══ Provided material ══

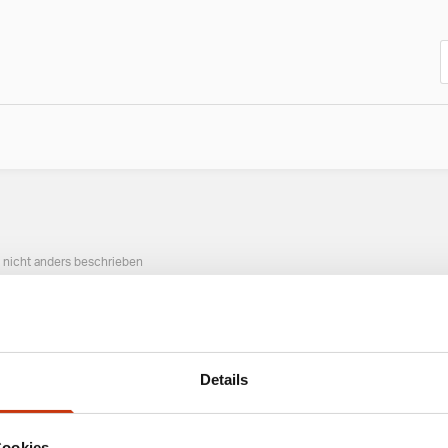
n nicht anders beschrieben
ANGESAGTE ANGELAUSRÜSTUNG
Details
Cookies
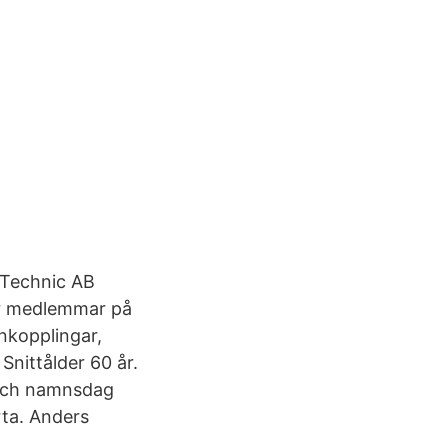
 Technic AB
är medlemmar på
nkopplingar,
 Snittålder 60 år.
 och namnsdag
rta. Anders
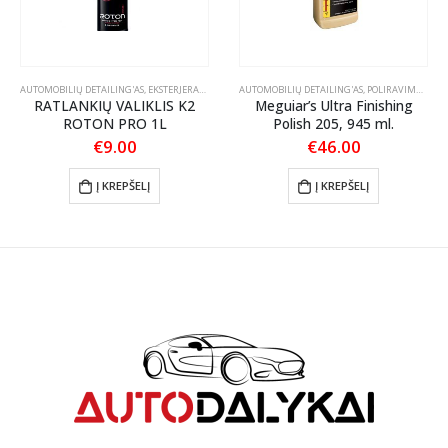
PAI AUTOMOBILIUI
AUTOMOBILIŲ DETAILING'AS
,
EKSTERJERAS
,
RATLANKIŲ PRIEŽIŪRA
AUTOMOBILIŲ DETAILING'AS
,
POLIRAVIMAS
,
POL
RATLANKIŲ VALIKLIS K2
Meguiar’s Ultra Finishing
ROTON PRO 1L
Polish 205, 945 ml.
€
9.00
€
46.00
Į KREPŠELĮ
Į KREPŠELĮ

═══

§ **Requirement**: Your response should contain each line of the listing in which the word "RATLANKIŲ" occurs.

§ **Answer to this task**:
RATLANKIŲ PRIEŽIŪRA
RATLANKIŲ VALIKLIS K2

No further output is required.